Pra resolver: hospede as fontes num servidor com cabeçalhos CORS permissivos. O Google Fonts já faz isso por padrão, mas muitas fontes auto-hospedadas não. Se mexer nos cabeçalhos não for uma opção, dá pra embutir as fontes direto na página buscando os arquivos, convertendo pra data URIs em base64 e injetando regras @font-face com esses data URIs em tags <style> no <head>. O HTML serializado passa a carregar suas próprias definições de fonte e renderiza certo independente de onde estiver sendo servido.

Iframes, vídeos e SPAs

Mais alguns casos que vale conhecer.

Iframes costumam ter dimensões CSS fixas que não batem com o conteúdo real. Pra iframes de mesma origem, dá pra ler a altura real do conteúdo via contentDocument.body.scrollHeight e redimensionar. Pra iframes cross-origin, vai precisar de uma altura de fallback generosa.

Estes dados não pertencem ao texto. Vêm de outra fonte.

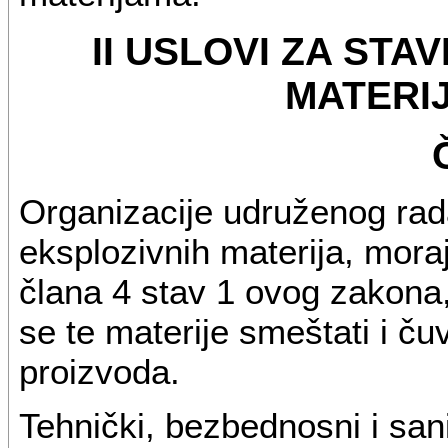
II USLOVI ZA STA
MATERI
Organizacije udruženog ra
eksplozivnih materija, moraj
člana 4 stav 1 ovog zakona,
se te materije smeštati i ču
proizvoda.
Tehnički, bezbednosni i sani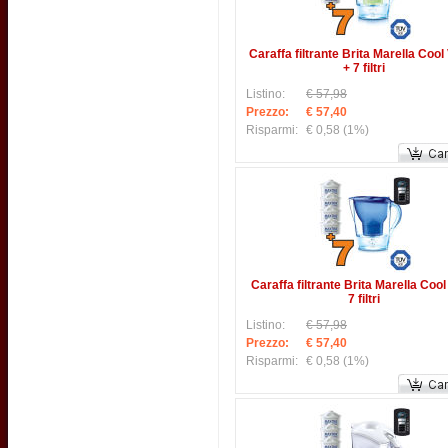
Caraffa filtrante Brita Marella Cool
+ 7 filtri
Listino:
€ 57,98
Prezzo:
€ 57,40
Risparmi:
€ 0,58
(1%)
Caraffa filtrante Brita Marella Cool
7 filtri
Listino:
€ 57,98
Prezzo:
€ 57,40
Risparmi:
€ 0,58
(1%)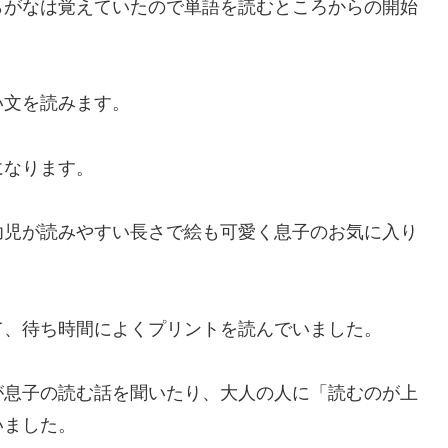
らがなは覚えていたので単語を読むところからの開始
い文を読みます。
になります。
幼児が読みやすい長さで絵も可愛く息子のお気に入り
て、待ち時間によくプリントを読んでいました。
が息子の読む話を聞いたり、大人の人に「読むのが上
いました。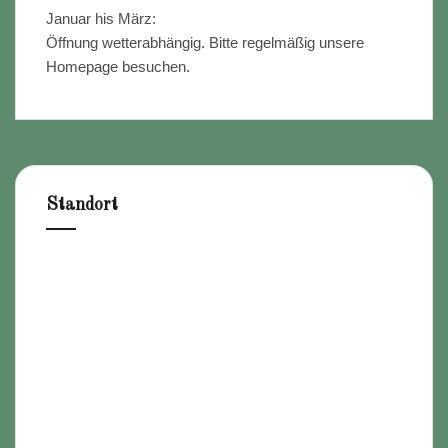
Januar his März:
Öffnung wetterabhängig. Bitte regelmäßig unsere
Homepage besuchen.
Standort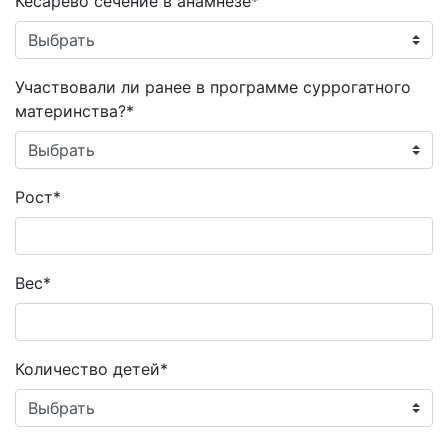
Кесарево сечение в анамнезе*
Участвовали ли ранее в программе суррогатного
материнства?*
Рост*
Вес*
Количество детей*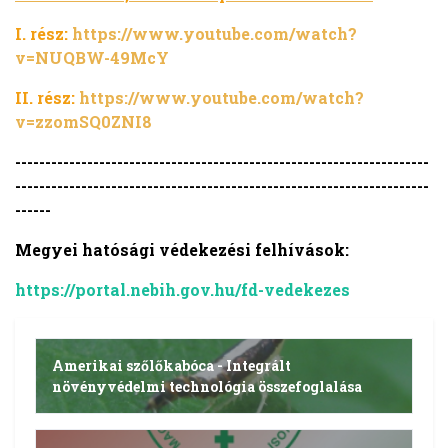
I. rész:
https://www.youtube.com/watch?
v=NUQBW-49McY
II. rész:
https://www.youtube.com/watch?
v=zzomSQ0ZNI8
---------------------------------------------------------------------
---------------------------------------------------------------------
------
Megyei hatósági védekezési felhívások:
https://portal.nebih.gov.hu/fd-vedekezes
Amerikai szőlőkabóca - Integrált
növényvédelmi technológia összefoglalása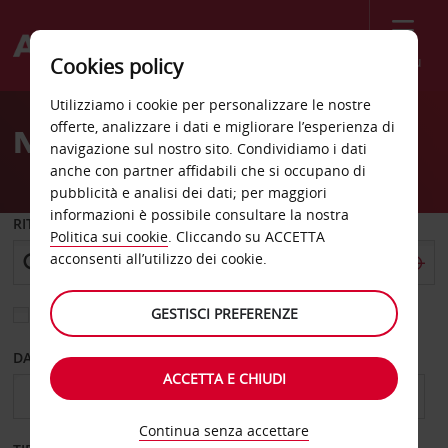
Menù
Cookies policy
Welcome
Utilizziamo i cookie per personalizzare le nostre
to
offerte, analizzare i dati e migliorare l’esperienza di
Noleggio auto Wichita
Avis
navigazione sul nostro sito. Condividiamo i dati
anche con partner affidabili che si occupano di
pubblicità e analisi dei dati; per maggiori
informazioni è possibile consultare la nostra
RITIRO DA
Politica sui cookie
. Cliccando su ACCETTA
acconsenti all’utilizzo dei cookie.
GESTISCI PREFERENZE
Scegli una località di riconsegna diversa
DAL GIORNO
AL GIORNO
ACCETTA E CHIUDI
Continua senza accettare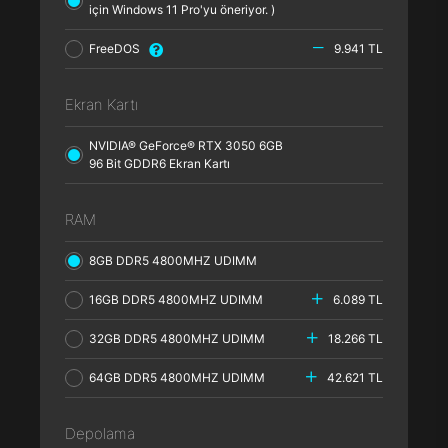
için Windows 11 Pro'yu öneriyor. )
FreeDOS
9.941 TL
Ekran Kartı
NVIDIA® GeForce® RTX 3050 6GB
96 Bit GDDR6 Ekran Kartı
RAM
8GB DDR5 4800MHZ UDIMM
16GB DDR5 4800MHZ UDIMM
6.089 TL
32GB DDR5 4800MHZ UDIMM
18.266 TL
64GB DDR5 4800MHZ UDIMM
42.621 TL
Depolama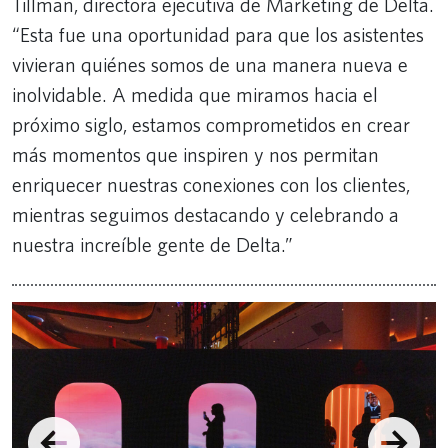
Tillman, directora ejecutiva de Marketing de Delta.
“Esta fue una oportunidad para que los asistentes
vivieran quiénes somos de una manera nueva e
inolvidable. A medida que miramos hacia el
próximo siglo, estamos comprometidos en crear
más momentos que inspiren y nos permitan
enriquecer nuestras conexiones con los clientes,
mientras seguimos destacando y celebrando a
nuestra increíble gente de Delta.”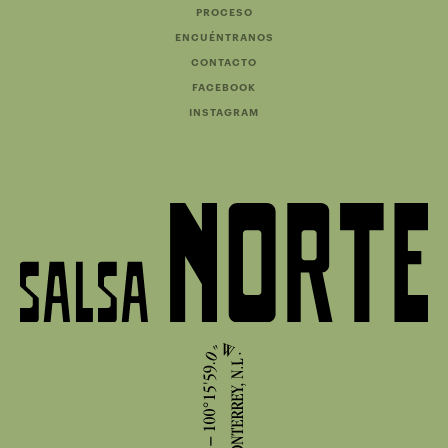
PROCESO
ENCUÉNTRANOS
CONTACTO
FACEBOOK
INSTAGRAM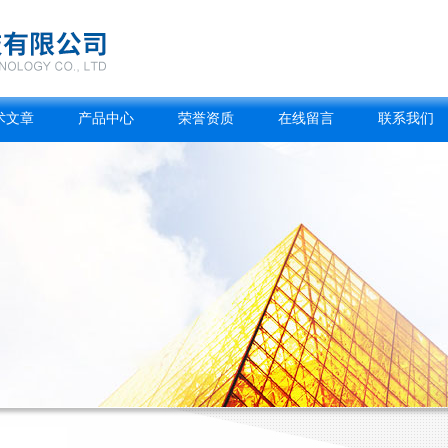
术文章
产品中心
荣誉资质
在线留言
联系我们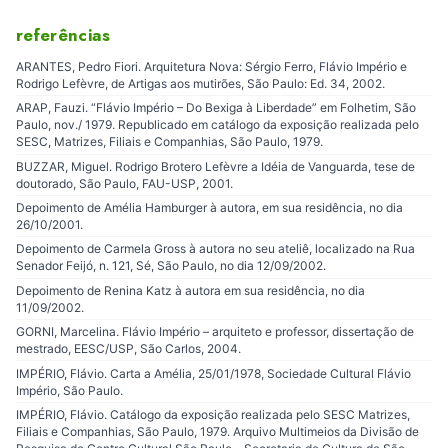
referências
ARANTES, Pedro Fiori. Arquitetura Nova: Sérgio Ferro, Flávio Império e
Rodrigo Lefèvre, de Artigas aos mutirões, São Paulo: Ed. 34, 2002.
ARAP, Fauzi. “Flávio Império – Do Bexiga à Liberdade” em Folhetim, São
Paulo, nov./ 1979. Republicado em catálogo da exposição realizada pelo
SESC, Matrizes, Filiais e Companhias, São Paulo, 1979.
BUZZAR, Miguel. Rodrigo Brotero Lefèvre a Idéia de Vanguarda, tese de
doutorado, São Paulo, FAU-USP, 2001.
Depoimento de Amélia Hamburger à autora, em sua residência, no dia
26/10/2001.
Depoimento de Carmela Gross à autora no seu ateliê, localizado na Rua
Senador Feijó, n. 121, Sé, São Paulo, no dia 12/09/2002.
Depoimento de Renina Katz à autora em sua residência, no dia
11/09/2002.
GORNI, Marcelina. Flávio Império – arquiteto e professor, dissertação de
mestrado, EESC/USP, São Carlos, 2004.
IMPÉRIO, Flávio. Carta a Amélia, 25/01/1978, Sociedade Cultural Flávio
Império, São Paulo.
IMPÉRIO, Flávio. Catálogo da exposição realizada pelo SESC Matrizes,
Filiais e Companhias, São Paulo, 1979. Arquivo Multimeios da Divisão de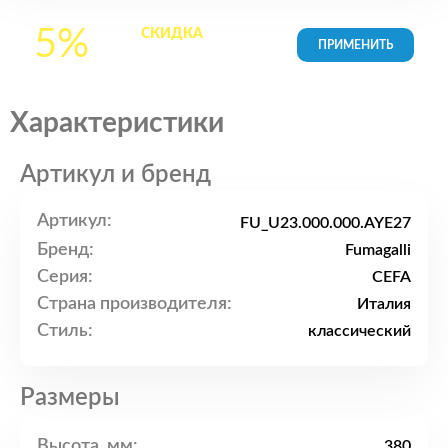
5%
СКИДКА
на все
товары в Корзине
Характеристики
Артикул и бренд
Артикул:
FU_U23.000.000.AYE27
Бренд:
Fumagalli
Серия:
CEFA
Страна производителя:
Италия
Стиль:
классический
Размеры
Высота, мм:
380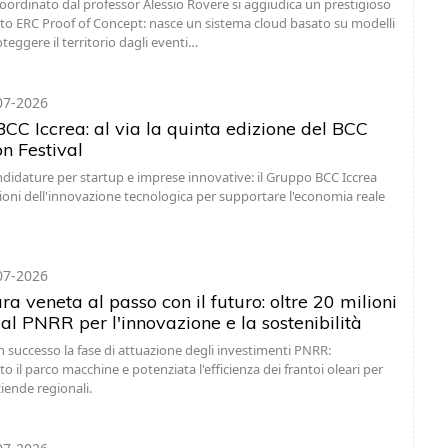
coordinato dal professor Alessio Rovere si aggiudica un prestigioso
o ERC Proof of Concept: nasce un sistema cloud basato su modelli
oteggere il territorio dagli eventi…
07-2026
CC Iccrea: al via la quinta edizione del BCC
n Festival
ndidature per startup e imprese innovative: il Gruppo BCC Iccrea
ioni dell'innovazione tecnologica per supportare l'economia reale
07-2026
ra veneta al passo con il futuro: oltre 20 milioni
al PNRR per l'innovazione e la sostenibilità
 successo la fase di attuazione degli investimenti PNRR:
il parco macchine e potenziata l'efficienza dei frantoi oleari per
ziende regionali.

Vídeos com autoplay são capturados durante a reprodução e mostram um frame qualquer. Pause e faça seek pro frame 0 antes da captura pra que a imagem mostre o primeiro frame.

Single page applications são o caso mais chato. Apps React, Vue e Angular carregam conteúdo dinamicamente, e o Matomo pode capturar o DOM antes do framework terminar de renderizar. A URL pode não bater com o que o router está exibindo também. Não tem bala de prata. O melhor caminho é configurar as regras de correspondência de URL do Matomo pras suas rotas SPA e usar a API JavaScript do Matomo pra disparar a gravação depois que a renderização terminar.

Corrigindo tudo de uma vez com o Matomo Heatmap Helper

Na prática, a maioria dos sites tem vários desses problemas ao mesmo tempo. Resolver tudo na mão significa mexer em configuração de CDN, reescrever URLs, refatorar CSS e escrever scripts de captura customizados.

O Matomo Heatmap Helper é uma extensão gratuita e open source pra Chrome e Firefox que lida com todos esses problemas. Código-fonte no GitHub.

Na prática funciona assim: você instala a extensão, coloca sua URL do Matomo e token de API, e escolhe quais sites ativar. Nas páginas correspondentes, aparece uma barra de ferramentas. Clica em "Interactive" e vai clicando nos elementos que precisam de correção: containers com scroll, headers sticky, seções com imagens faltando. Cada um recebe um ícone de cadeado indicando que vai ser processado.

Quando você aperta o botão de captura, a extensão roda uma sequência. Primeiro busca e embute imagens e fontes cross-origin, depois expande os elementos restritos e tira o posicionamento sticky dos headers, trata iframes e vídeos, converte URLs relativas pra absolutas e dispara a API de captura do Matomo. Depois da captura, cada alteração é revertida e a página volta ao estado original.

Antes de tirar a captura

Checklist rápido:

  1. Confira se a página renderizou por completo, principalmente conteúdo SPA e seções com carregamento lazy
  2. Trave containers que cortam conteúdo ou que precisam de expansão
  3. Veja se tem algum header sticky ou fixed que possa sobrepor o conteúdo
  4. Confirme que suas imagens e fontes principais estão aparecendo
  5. Tire a captura e confirme que a verificação passou
  6. Abra a visualização do heatmap e confira o resultado antes de começar a análise

Dois caminhos

Esses problemas de captura de tela não são bugs do seu site. São efeitos colaterais de o Matomo serializar a página e re-renderizar em outro lugar. Qualquer site que use CDNs, web fonts, containers com scroll ou headers sticky vai esbarrar em alguma combinação deles.

Dá pra corrigir cada problema no nível de infraestrutura: adicionar cabeçalhos CORS, usar URLs absolutas, refatorar containers com overflow, alternar o posicionamento sticky durante a captura. Essa é a abordagem certa a longo prazo se você tem controle sobre o servidor, mas leva tempo e alguns problemas não têm solução limpa no lado do servidor.

Ou dá pra resolver na hora da captura com o Matomo Heatmap Helper. Use o modo interativo pra indicar quais partes da página precisam de ajuda e tenha capturas de tela limpas sem mexer no código de produção.